* [INSTRUCTIONS TO FOLLOW]: All lines holding the word "options" in the listing below need to be copied.

· · ·

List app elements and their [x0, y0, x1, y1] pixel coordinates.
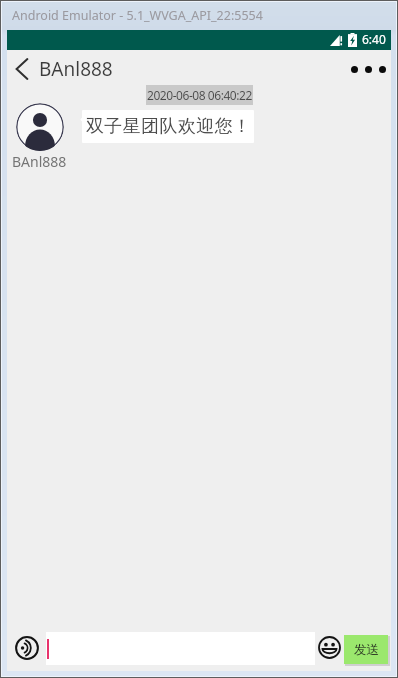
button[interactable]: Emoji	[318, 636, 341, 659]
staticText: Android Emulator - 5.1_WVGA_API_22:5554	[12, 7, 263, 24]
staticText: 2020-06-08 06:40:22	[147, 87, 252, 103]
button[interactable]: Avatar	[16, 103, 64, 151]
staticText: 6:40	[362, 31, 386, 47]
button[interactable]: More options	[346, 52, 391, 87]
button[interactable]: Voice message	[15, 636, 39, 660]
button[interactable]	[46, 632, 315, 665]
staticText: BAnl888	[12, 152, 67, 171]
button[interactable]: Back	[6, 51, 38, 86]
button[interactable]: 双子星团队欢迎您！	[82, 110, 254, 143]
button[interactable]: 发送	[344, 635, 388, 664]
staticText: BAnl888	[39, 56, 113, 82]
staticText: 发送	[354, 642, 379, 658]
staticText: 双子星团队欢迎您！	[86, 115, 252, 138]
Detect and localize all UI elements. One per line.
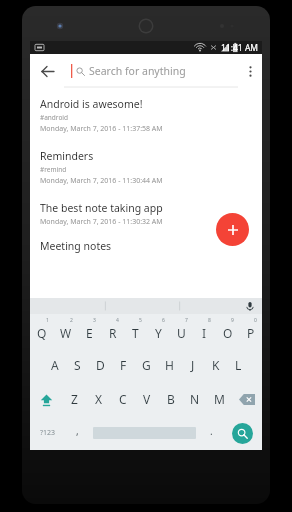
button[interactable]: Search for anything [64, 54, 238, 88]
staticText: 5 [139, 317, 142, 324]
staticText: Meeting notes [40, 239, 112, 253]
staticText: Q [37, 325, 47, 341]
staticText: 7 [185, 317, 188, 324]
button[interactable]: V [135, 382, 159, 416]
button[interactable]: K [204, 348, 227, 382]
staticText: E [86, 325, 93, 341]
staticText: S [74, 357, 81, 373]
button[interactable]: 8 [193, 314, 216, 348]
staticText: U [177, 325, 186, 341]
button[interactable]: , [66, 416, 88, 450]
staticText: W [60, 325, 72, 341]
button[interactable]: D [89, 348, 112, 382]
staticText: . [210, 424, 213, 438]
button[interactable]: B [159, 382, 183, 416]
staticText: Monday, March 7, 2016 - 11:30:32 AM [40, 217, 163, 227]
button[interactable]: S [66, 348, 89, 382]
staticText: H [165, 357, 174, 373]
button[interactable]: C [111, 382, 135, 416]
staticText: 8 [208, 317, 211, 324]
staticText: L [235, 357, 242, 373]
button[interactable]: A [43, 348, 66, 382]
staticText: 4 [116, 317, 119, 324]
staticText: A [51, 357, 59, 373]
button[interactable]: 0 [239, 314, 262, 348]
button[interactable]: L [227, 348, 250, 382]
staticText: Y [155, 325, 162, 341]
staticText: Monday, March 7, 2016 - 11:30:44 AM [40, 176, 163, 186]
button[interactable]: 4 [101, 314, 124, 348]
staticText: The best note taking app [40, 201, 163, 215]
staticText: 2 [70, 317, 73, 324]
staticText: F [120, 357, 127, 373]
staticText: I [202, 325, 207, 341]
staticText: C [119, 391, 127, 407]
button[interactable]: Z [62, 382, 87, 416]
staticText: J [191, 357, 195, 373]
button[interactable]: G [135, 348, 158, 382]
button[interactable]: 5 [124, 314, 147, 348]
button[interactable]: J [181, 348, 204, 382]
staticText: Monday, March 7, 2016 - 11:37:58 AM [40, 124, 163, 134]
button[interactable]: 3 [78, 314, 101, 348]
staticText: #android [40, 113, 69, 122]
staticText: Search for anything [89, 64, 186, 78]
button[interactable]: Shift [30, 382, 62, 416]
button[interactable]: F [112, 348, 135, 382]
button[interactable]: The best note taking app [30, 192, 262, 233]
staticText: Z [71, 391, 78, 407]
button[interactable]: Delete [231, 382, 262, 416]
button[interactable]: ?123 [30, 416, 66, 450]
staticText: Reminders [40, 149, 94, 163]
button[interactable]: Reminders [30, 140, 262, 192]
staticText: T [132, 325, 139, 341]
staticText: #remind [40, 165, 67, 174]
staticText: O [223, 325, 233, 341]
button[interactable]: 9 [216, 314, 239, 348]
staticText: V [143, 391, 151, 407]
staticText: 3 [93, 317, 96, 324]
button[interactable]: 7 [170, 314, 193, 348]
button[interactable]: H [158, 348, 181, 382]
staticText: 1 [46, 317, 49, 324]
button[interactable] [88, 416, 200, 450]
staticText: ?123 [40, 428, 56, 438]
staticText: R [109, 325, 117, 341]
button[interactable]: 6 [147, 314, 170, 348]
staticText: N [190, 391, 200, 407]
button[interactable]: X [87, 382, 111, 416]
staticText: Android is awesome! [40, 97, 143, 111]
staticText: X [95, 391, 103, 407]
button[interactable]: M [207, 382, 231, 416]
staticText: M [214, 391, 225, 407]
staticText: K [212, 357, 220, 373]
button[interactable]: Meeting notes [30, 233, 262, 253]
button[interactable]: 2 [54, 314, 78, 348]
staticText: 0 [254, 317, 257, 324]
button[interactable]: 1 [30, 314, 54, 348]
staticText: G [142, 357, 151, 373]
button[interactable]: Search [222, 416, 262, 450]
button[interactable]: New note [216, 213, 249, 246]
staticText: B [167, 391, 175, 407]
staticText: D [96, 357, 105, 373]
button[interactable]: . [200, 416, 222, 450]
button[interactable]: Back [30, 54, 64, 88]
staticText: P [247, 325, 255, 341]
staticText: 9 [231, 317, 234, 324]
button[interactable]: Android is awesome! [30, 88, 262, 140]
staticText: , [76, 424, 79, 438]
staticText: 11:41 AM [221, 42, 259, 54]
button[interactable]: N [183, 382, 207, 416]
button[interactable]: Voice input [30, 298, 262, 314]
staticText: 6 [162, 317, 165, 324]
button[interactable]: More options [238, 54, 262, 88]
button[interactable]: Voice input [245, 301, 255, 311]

· · ·

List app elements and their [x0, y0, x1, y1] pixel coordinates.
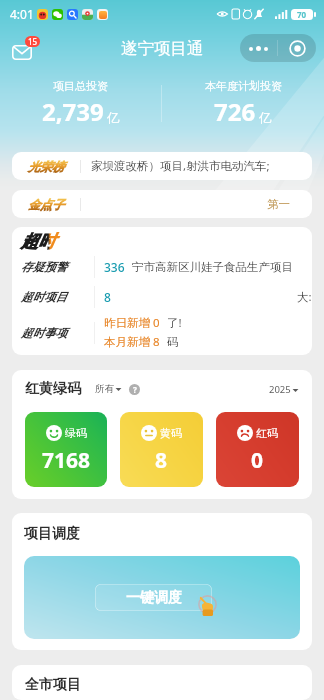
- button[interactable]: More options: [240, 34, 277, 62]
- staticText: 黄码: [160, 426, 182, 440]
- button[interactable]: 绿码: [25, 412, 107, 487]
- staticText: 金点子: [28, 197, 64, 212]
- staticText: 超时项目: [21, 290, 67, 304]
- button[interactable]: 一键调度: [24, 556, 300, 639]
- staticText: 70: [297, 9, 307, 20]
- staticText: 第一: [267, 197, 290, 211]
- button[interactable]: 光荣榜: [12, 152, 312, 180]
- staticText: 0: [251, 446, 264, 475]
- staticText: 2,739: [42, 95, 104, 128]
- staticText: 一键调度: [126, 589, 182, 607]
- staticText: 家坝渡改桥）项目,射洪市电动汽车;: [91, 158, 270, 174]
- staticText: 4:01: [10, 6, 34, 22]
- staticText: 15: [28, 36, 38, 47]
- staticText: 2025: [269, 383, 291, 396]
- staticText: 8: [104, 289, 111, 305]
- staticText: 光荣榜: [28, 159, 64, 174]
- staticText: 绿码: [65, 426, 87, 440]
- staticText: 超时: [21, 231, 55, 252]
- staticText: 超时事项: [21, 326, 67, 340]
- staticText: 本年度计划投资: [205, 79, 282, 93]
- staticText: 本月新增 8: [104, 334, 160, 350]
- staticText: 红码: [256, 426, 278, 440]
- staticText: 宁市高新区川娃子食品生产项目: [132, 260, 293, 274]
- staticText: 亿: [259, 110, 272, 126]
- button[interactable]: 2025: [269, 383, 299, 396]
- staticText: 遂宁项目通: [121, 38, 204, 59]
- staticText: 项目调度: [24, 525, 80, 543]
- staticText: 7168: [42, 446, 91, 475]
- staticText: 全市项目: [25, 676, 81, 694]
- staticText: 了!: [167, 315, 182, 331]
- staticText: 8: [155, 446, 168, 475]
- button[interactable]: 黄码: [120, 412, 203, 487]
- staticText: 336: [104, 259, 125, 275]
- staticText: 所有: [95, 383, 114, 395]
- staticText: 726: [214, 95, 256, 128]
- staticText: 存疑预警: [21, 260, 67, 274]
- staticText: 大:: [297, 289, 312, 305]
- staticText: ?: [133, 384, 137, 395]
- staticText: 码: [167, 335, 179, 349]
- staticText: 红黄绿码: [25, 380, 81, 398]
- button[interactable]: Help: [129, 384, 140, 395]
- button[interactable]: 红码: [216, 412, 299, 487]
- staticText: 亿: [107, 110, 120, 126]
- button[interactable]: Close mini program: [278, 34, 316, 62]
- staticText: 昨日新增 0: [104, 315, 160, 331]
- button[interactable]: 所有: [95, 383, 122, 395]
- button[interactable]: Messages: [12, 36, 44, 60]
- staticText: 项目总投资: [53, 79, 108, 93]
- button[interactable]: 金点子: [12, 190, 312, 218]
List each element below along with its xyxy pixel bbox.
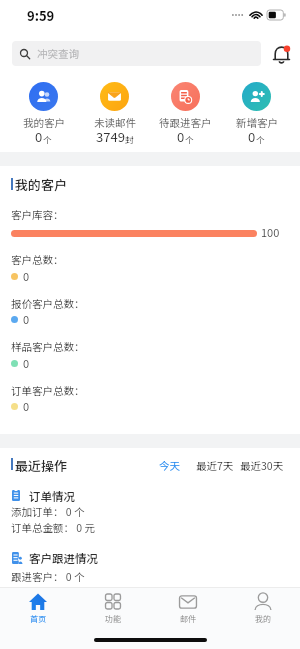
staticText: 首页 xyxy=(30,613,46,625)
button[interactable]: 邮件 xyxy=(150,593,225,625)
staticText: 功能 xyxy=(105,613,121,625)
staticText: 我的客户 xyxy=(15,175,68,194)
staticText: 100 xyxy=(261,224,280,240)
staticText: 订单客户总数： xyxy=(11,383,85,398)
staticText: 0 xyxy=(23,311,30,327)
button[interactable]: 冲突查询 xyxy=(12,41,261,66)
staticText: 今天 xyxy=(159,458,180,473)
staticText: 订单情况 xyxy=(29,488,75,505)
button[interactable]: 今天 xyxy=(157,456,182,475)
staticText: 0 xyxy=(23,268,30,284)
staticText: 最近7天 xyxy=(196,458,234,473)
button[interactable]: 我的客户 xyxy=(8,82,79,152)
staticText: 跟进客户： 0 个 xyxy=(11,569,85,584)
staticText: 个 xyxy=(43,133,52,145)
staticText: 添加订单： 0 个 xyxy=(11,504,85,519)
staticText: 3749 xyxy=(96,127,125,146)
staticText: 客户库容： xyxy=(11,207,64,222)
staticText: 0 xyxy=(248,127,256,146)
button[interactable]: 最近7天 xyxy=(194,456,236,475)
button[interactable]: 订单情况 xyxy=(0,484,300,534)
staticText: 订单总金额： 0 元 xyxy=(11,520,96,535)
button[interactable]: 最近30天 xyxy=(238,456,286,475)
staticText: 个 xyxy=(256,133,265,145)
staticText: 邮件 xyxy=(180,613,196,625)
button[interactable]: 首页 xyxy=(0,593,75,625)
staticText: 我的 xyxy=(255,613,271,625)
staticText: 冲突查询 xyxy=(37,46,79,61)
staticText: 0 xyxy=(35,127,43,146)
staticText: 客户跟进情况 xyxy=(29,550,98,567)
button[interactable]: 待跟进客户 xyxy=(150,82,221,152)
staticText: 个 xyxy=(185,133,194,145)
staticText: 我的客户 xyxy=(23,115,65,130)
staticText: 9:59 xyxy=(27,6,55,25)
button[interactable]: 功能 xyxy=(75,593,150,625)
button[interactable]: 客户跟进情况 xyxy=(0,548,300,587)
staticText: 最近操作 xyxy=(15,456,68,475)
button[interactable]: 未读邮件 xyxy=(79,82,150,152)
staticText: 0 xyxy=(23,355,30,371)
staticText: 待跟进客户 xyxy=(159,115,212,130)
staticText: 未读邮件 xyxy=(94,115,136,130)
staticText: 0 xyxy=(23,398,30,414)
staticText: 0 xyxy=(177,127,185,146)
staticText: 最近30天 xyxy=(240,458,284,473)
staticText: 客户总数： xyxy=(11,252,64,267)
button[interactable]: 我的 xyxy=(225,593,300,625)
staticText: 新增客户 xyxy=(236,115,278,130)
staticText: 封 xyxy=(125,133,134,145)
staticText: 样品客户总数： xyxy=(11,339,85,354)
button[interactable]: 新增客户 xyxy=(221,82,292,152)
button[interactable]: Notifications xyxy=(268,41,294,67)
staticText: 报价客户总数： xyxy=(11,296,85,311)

· · ·

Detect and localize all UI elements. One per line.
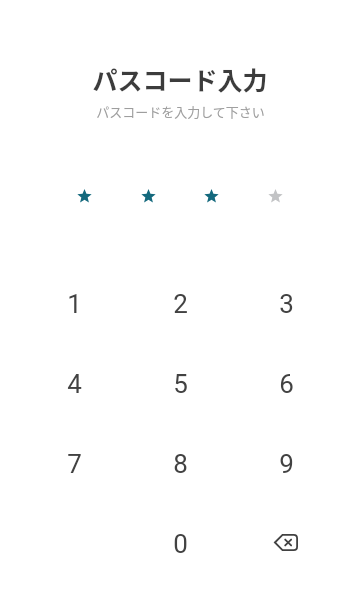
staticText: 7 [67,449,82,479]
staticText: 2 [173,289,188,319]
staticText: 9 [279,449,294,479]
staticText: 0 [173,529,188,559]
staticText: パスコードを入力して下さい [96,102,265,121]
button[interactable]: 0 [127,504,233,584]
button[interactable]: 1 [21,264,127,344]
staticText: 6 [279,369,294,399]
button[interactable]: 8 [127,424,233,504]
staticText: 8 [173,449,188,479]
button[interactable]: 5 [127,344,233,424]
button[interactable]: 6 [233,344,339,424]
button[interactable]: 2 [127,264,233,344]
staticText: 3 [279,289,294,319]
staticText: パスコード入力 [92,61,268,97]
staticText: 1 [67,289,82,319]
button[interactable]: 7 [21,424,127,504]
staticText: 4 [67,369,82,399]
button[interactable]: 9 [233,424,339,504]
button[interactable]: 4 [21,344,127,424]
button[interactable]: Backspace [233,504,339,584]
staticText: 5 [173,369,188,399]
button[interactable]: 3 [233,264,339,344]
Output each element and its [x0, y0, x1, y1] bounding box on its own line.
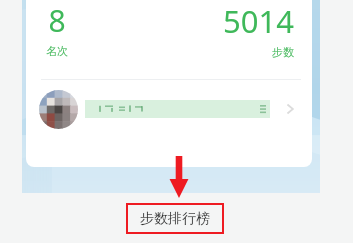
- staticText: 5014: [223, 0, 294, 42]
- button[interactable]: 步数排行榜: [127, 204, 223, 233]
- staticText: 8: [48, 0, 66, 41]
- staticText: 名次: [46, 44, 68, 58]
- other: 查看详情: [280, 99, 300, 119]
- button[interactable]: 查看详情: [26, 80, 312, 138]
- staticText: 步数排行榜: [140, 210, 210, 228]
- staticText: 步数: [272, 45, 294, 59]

· · ·

* [ANSWER FOR THE TASK]:
button[interactable]: More options	[346, 52, 391, 87]
button[interactable]: More options [238, 54, 262, 88]
- button[interactable]: More options: [240, 34, 277, 62]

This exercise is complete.